Representative trace showing responses to Ap_nAs (n=3 and 4) in the rat isolated perfused methoxamine-preconstricted mesenteric arterial bed under control conditions (top trace), in the presence of pyridoxalphosphate-6-azophenyl-2′,4′-disulphonic acid (PPADS; 10 μM) (middle trace), and in the presence of α,β-methylene ATP (α,β-meATP; 10 μM) (bottom trace). Note that an increase by a single phosphate of the polyphosphate chain length of Ap₃A to produce Ap₄A leads to a loss of rapid relaxation and the response is contraction followed by slow relaxation. Rapid vasorelaxations to Ap₃A, and contractions and prolonged relaxation to Ap₄A were attenuated by PPADS. Rapid relaxation to Ap₃A was unaffected by α,β-meATP but contractions and prolonged relaxation to Ap₄A was attenuated. Ap_nAs were applied at the doses (nmol) indicated. The very small increases in perfusion pressure observed at low doses of all agonists are injection artefacts.

Figure 6

Dose response curves to Ap_nAs under control conditions (solid symbols) and (a) in the presence of pyridoxalphosphate-6-azophenyl-2′,4′-disulphonic acid (PPADS; 10 μM), (b) after endothelium removal, and (c) in the presence of α,β-methylene ATP (α,β-meATP; 10 μM), in the rat isolated perfused methoxamine-preconstricted mesenteric arterial bed. n=5 – 6. Data are shown as mean+s.e.mean.

Figure 7

Effect of pyridoxalphosphate-6-azophenyl-2′,4′-disulphonic acid (PPADS; 10 μM) on relaxation dose-response curves to Ap_nGs and Ap_nAs (n=2 – 6) in the rat isolated perfused methoxamine-preconstricted mesenteric arterial bed. Rapid relaxations to: (a) Ap₂G and Ap₃G (n=4 – 6); (b) Ap₂A and Ap₃A (n=4 – 6). Prolonged relaxations to: (c) Ap₄G, Ap₅G and Ap₆G (n=6); (d) Ap₄A, Ap₅A and Ap₆A (n=5 – 6). Data are shown as mean+s.e.mean.

Figure 8

Effect of α,β-methylene ATP (α,β-meATP; 10 μM) on relaxation dose-response curves to Ap_nGs and Ap_nAs (n=2 – 6) in the rat isolated perfused methoxamine-preconstricted mesenteric arterial bed. Rapid relaxations to: (a) Ap₂G and Ap₃G (n=4 – 6); (b) Ap₂A and Ap₃A (n=4 – 6). Prolonged relaxations to: (c) Ap₄G, Ap₅G and Ap₆G (n=6); (d) Ap₄A, Ap₅A and Ap₆A (n=5 – 6).
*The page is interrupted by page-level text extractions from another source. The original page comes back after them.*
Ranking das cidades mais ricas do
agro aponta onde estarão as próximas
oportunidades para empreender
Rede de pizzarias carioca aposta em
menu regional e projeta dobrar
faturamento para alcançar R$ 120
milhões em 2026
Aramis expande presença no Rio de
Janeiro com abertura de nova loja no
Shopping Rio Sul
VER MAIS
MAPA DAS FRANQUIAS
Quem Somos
Data are shown as mean+s.e.mean.

Figure 9

Effect of endothelium removal on relaxation dose-response curves to Ap_nGs and Ap_nAs (n=2 – 6) in the rat isolated perfused methoxamine-preconstricted mesenteric arterial bed. Rapid relaxations to: (a) Ap₂G and Ap₃G (n=6); (b) Ap₂A and Ap₃A (n=6). Prolonged relaxations to: (c) Ap₄G, Ap₅G and Ap₆G (n=6); (d) Ap₄A, Ap₅A and Ap₆A (n=5 – 6). Data are shown as mean+s.e.mean. In the absence of endothelium the attenuated rapid relaxation response to Ap₃A was followed by a small constriction (isolated symbol in panel b).

Figure 10

Dose-response curves to Gp_nG (n=2 – 6) in the rat isolated perfused methoxamine-preconstricted mesenteric arterial bed. (a) Control conditions; (b) responses to Gp_nG in the presence of pyridoxalphosphate-6-azophenyl-2′,4′-disulphonic acid (PPADS; 10 μM) and α,β-methylene ATP (α,β-meATP; 10 μM); (c) responses to Gp_nGs with and without endothelium removal (n=4 – 6). Data are shown as mean+s.e.mean. Where error bars do not appear, these fall within the symbol.